Philip Ahn was one of the best-known Asian character actors in Hollywood.
In a career that spanned 40 years, Ahn played more than 270 character roles, often appearing as the hated Japanese officer in World War II movies.
Ironically, he was the son of a Korean patriot, Chang Ho Ahn, who spent most of his life resisting Japanese domination in his country. In 1932, the elder Ahn, then serving as Korea's chief political and educational leader, was arrested after he was implicated in a bombing that killed prominent Japanese officials. He died in a Japanese prison camp six years later.

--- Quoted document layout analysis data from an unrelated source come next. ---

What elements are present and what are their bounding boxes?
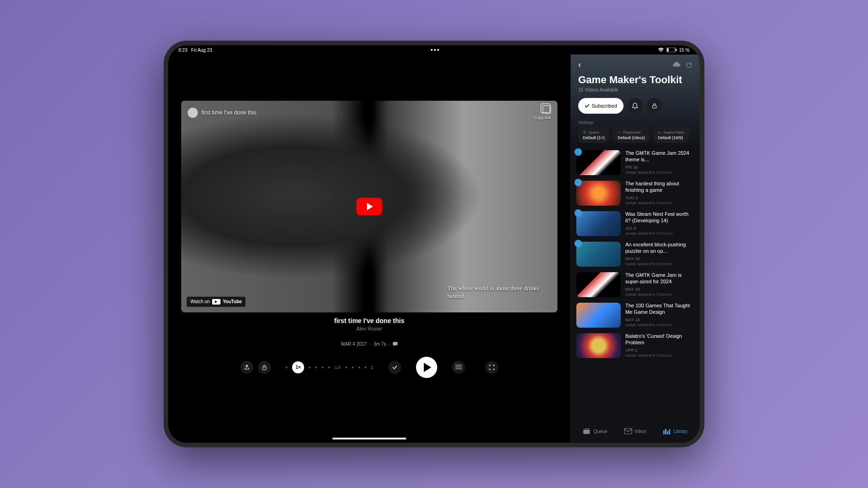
svg-rect-7 (584, 428, 590, 429)
video-panel: first time I've done this Copy link The … (168, 55, 570, 443)
settings-chip-placement[interactable]: ↔PlacementDefault (Inbox) (613, 128, 649, 143)
video-frame[interactable]: first time I've done this Copy link The … (181, 101, 557, 312)
back-button[interactable]: ‹ (578, 60, 581, 70)
video-thumbnail (576, 242, 621, 267)
video-item-date: MAY 29 (625, 287, 694, 292)
video-date: MAR 4 2017 (341, 342, 367, 347)
svg-rect-10 (665, 429, 666, 434)
battery-icon (666, 48, 677, 52)
chat-icon[interactable] (393, 342, 397, 346)
svg-rect-3 (393, 342, 397, 345)
video-item-title: The 100 Games That Taught Me Game Design (625, 303, 694, 316)
video-item[interactable]: The GMTK Game Jam is super-sized for 202… (576, 272, 694, 297)
privacy-button[interactable] (647, 98, 662, 114)
video-title: first time I've done this (168, 317, 570, 324)
video-list[interactable]: The GMTK Game Jam 2024 theme is... FRI 1… (571, 146, 700, 423)
speed-selector[interactable]: 1× 1.5 2 (286, 361, 373, 373)
chip-icon: ▭ (658, 130, 661, 134)
tab-library[interactable]: Library (663, 428, 688, 434)
settings-label: Settings (578, 120, 692, 125)
cloud-icon[interactable] (673, 62, 680, 68)
video-item-channel: GAME MAKER'S TOOLKIT (625, 232, 694, 236)
inbox-icon (624, 428, 632, 434)
video-item-date: FRI 16 (625, 165, 694, 170)
share-button[interactable] (240, 361, 253, 374)
svg-rect-12 (669, 429, 670, 434)
home-indicator[interactable] (332, 438, 406, 439)
expand-button[interactable] (485, 361, 498, 374)
lock-button[interactable] (258, 361, 271, 374)
notifications-button[interactable] (627, 98, 643, 114)
video-thumbnail (576, 181, 621, 206)
settings-chip-aspect-ratio[interactable]: ▭Aspect RatioDefault (16/9) (653, 128, 689, 143)
channel-subtitle: 15 Videos Available (578, 87, 692, 92)
wifi-icon (658, 48, 664, 52)
copy-icon (543, 105, 551, 114)
video-item[interactable]: An excellent block-pushing puzzler on an… (576, 242, 694, 267)
more-dots[interactable] (431, 49, 439, 51)
svg-rect-2 (676, 49, 677, 51)
video-item-date: MAY 16 (625, 317, 694, 322)
settings-chip-speed[interactable]: ⏱SpeedDefault (1×) (578, 128, 609, 143)
youtube-play-button[interactable] (356, 198, 382, 215)
subscribed-button[interactable]: Subscribed (578, 98, 623, 114)
video-item-channel: GAME MAKER'S TOOLKIT (625, 201, 694, 205)
video-author: Alex Rosier (168, 326, 570, 331)
video-item-title: Was Steam Next Fest worth it? (Developin… (625, 211, 694, 224)
video-item-channel: GAME MAKER'S TOOLKIT (625, 171, 694, 175)
video-item-date: AUG 2 (625, 195, 694, 200)
svg-rect-11 (667, 431, 668, 434)
tab-queue[interactable]: Queue (583, 428, 607, 434)
status-time: 8:23 (178, 48, 187, 53)
video-duration: 3m 7s (373, 342, 386, 347)
video-thumbnail (576, 303, 621, 328)
svg-rect-1 (667, 49, 669, 52)
video-item-date: MAY 30 (625, 256, 694, 261)
svg-rect-4 (263, 367, 266, 370)
side-panel: ‹ Game Maker's Toolkit 15 Videos Availab… (570, 55, 700, 443)
copy-link-button[interactable]: Copy link (534, 105, 551, 120)
status-date: Fri Aug 23 (191, 48, 212, 53)
video-item-channel: GAME MAKER'S TOOLKIT (625, 354, 694, 358)
video-thumbnail (576, 211, 621, 236)
channel-avatar[interactable] (188, 108, 198, 118)
video-item-title: An excellent block-pushing puzzler on an… (625, 242, 694, 255)
tab-inbox[interactable]: Inbox (624, 428, 646, 434)
play-button[interactable] (416, 357, 437, 378)
video-item-channel: GAME MAKER'S TOOLKIT (625, 293, 694, 297)
svg-rect-9 (663, 430, 665, 434)
video-caption: The whole world is about three drinks be… (447, 284, 549, 300)
video-item-title: The hardest thing about finishing a game (625, 181, 694, 194)
channel-title: Game Maker's Toolkit (578, 74, 692, 85)
video-item-channel: GAME MAKER'S TOOLKIT (625, 323, 694, 327)
svg-rect-5 (653, 105, 656, 108)
svg-rect-8 (624, 428, 632, 434)
speed-current[interactable]: 1× (292, 361, 304, 373)
video-item-title: Balatro's 'Cursed' Design Problem (625, 333, 694, 346)
youtube-logo-icon (212, 299, 220, 305)
video-thumbnail (576, 272, 621, 297)
queue-icon (583, 428, 591, 434)
video-item[interactable]: Balatro's 'Cursed' Design Problem APR 2 … (576, 333, 694, 358)
video-item-date: APR 2 (625, 348, 694, 353)
video-thumbnail (576, 150, 621, 175)
library-icon (663, 428, 671, 434)
video-item[interactable]: The 100 Games That Taught Me Game Design… (576, 303, 694, 328)
video-item[interactable]: The GMTK Game Jam 2024 theme is... FRI 1… (576, 150, 694, 175)
refresh-icon[interactable] (686, 62, 692, 68)
video-item-title: The GMTK Game Jam 2024 theme is... (625, 150, 694, 163)
video-item-date: JUL 8 (625, 226, 694, 231)
video-item-title: The GMTK Game Jam is super-sized for 202… (625, 272, 694, 285)
video-item[interactable]: Was Steam Next Fest worth it? (Developin… (576, 211, 694, 236)
checkmark-button[interactable] (388, 361, 401, 374)
chip-icon: ⏱ (583, 130, 587, 134)
video-thumbnail (576, 333, 621, 358)
watch-on-youtube[interactable]: Watch on YouTube (187, 297, 245, 307)
queue-button[interactable] (452, 361, 465, 374)
chip-icon: ↔ (617, 130, 621, 134)
ipad-frame: 8:23 Fri Aug 23 15 % first time I've d (164, 41, 704, 447)
overlay-title: first time I've done this (202, 110, 257, 116)
svg-rect-6 (583, 430, 590, 434)
battery-pct: 15 % (679, 48, 690, 53)
video-item[interactable]: The hardest thing about finishing a game… (576, 181, 694, 206)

Over Philip Ahn's career, he seldom played Koreans and in his later years was best-known for his work as the wise old Chinese patriarch in the TV series "Kung Fu."
Ahn's first brush with the movie world came when swashbuckler Douglas Fairbanks spotted Ahn waiting by his car for his his teenage sweetheart, actress Anna May Wong, then working on her first big movie.
Fairbanks insisted Ahn make a screen test.
"I'll never forget that day," he said decades later. "Still wearing my makeup, I proudly came home to tell mymother the great news. 'No son of mine is going to get mixed up with those awful people,' she shouted. I wasn't allowed out of the house for the next three days."
Later when he was a USC student, director Lewis Milestone was looking for extras but turned Ahn down when he found he spoke with perfect diction.
"But when I got to the door I thought, this is silly, of course I could speak pidgin English. So I turned to him and said, 'Oh so sollie, honorable sir. Me no talkie light lay. So good-by, chop, chop,' " he said. "I got the part."